Der Grundsatz der eingeschränkten Anfechtbarkeit der Nebenentscheidungen muss auch für die Festsetzung des Geschäftswertes nach §§ 60, 65 GKG gelten. Es wäre ungereimt, wenn insoweit die Kostenentscheidung nicht anfechtbar ist, jedoch der Geschäftswert der Überprüfung durch das Beschwerdegericht unterliegt. Zwar enthält § 68 GKG, der die Beschwerde gegen die Festsetzung des Geschäftswertes eröffnet, eine solche Einschränkung nicht. Insoweit wird er jedoch durch die strafvollzugsrechtliche Sonderregelung überlagert (ebenso OLG Hamburg MDR 1984, 963; 1985, 256; OLG Koblenz NStZ 1982, 48; Senatsbeschluss vom 16. April 1985 - 4 Ws 124/85 - für den Fall des § 121 Abs. 2 Satz 2 StVollzG; a.A. OLG Hamm NStZ 1989, 459 sowie Beschluss vom 18. Mai 2004 - 1 Vollz (Ws) 75/04 - und AK-StVollzG-Volckart, StVollzG, 4. Aufl., § 121 Rdnr. 12, wonach die Beschwerde stets zulässig ist.
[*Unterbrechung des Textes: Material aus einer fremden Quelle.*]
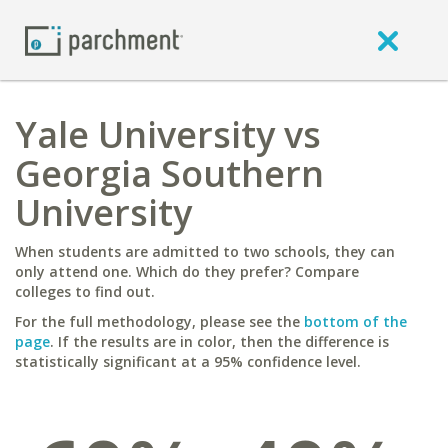
Yale University vs
Georgia Southern
University
When students are admitted to two schools, they can
only attend one. Which do they prefer? Compare
colleges to find out.
For the full methodology, please see the
bottom of the
page
. If the results are in color, then the difference is
statistically significant at a 95% confidence level.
Callies/Müller-Dietz a.a.O. § 121 Rdnr. 3 und Arloth/Lückemann a.a.O. § 121 Rdnr. 1 stellen ebenso wie bei der Anfechtbarkeit der Kostenentscheidung darauf ab, ob die Rechtsbeschwerde zulässig wäre). An dieser Rechtslage hat sich infolge der Neufassung des Gerichtskostengesetzes durch das Kostenrechtsmodernisierungsgesetz vom 05. Mai 2004 (BGBl. I S. 718) nichts geändert.

Die Entscheidung betreffend Kosten und Gebühren ergibt sich aus § 68 Abs. 3 GKG.